In respect to the taxes claimed in the application made to the court for an order on the receiver to pay, it is sufficient to say, those taxes were not due and payable under the statute until about the 1st of February, 1907. As such, they constituted only a lien on the property at the time of the foreclosure sale, which occurred the latter part of 1906. The sale was made “subject to all incumbrances of record” and therefore the complainant, as purchaser, took it cum onere as to the taxes of 1906. Traer v. Fowler, 144 Fed. 810, 814, 75 C. C. A. 540; Davis v. Dale, 150 Ill. 259, 37 N. E. 215; Stevens v. Hadfield. 90 Ill. App. 405; 2 Wiltsie on Mortgage Foreclosures, p. 361. But the court erred in refusing to direct the receiver to apply of the rental money in his hands the sum of $500 to the shoring up and protection of the property against the lateral excavation being made. By ordinance of the city, it was made the duty of the owner of the endangered property, on notice, to take steps to safeguard his foundation and supports. This is but expressive of the common law which declares that the owner has the right to the lateral support for his own from his neighbor’s land in its natural condition, but he has no such right to support for buildings or other structures upon it, and the burden is imposed upon the owner of protecting his building against excavations which the adjoining proprietor may make on his own land in a proper manner. 18 Am. & Eng. Enc. Law, 542, 552. Instead of the receiver, when notified, taking this action, as if acting in the interest of Felker, he resigned his receivership. But as the court had the money arising from the rentals in its control, it should have applied the amount, which the evidence showed was $500, for that purpose. Of what avail would the right of the assignee to the rentals be, unless the property were so protected as to keep it inhabited that rentals might come therefrom?

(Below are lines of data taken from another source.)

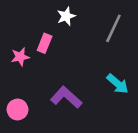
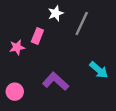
gray line: (113, 28) -> (82, 24), moved

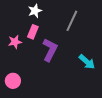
white star: (56, 13) -> (35, 11), moved
purple L-shape: (56, 81) -> (50, 50), moved, turned 75

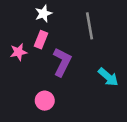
gray line: (72, 21) -> (90, 26), turned -35
pink circle: (13, 81) -> (45, 101), moved

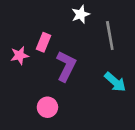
white star: (43, 13) -> (81, 14), moved
gray line: (90, 26) -> (110, 36), moved

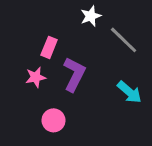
gray line: (110, 36) -> (124, 40), turned -36
pink star: (20, 55) -> (36, 77), moved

As Felker did not propose to care for the matter, and the question having been tried out before the court on the application as to the extent of the damages to tuc. freehold, that amount should be awarded to the complainant out of the fund in the registry of the court.
The appeal in this respect is therefore sustained, the decree below entered April 15, 1907, is reversed, and the case is remanded to the Circuit Court with directions to set aside its order denying the application for the appropriation of the said sum of $500, and order *818that sum paid to the complainant out of the funds in the registry of the court, with interest thereon at the rate of 6 per cent, per annum from the 15th day of April, 1907, when the application was made and the money should have been paid.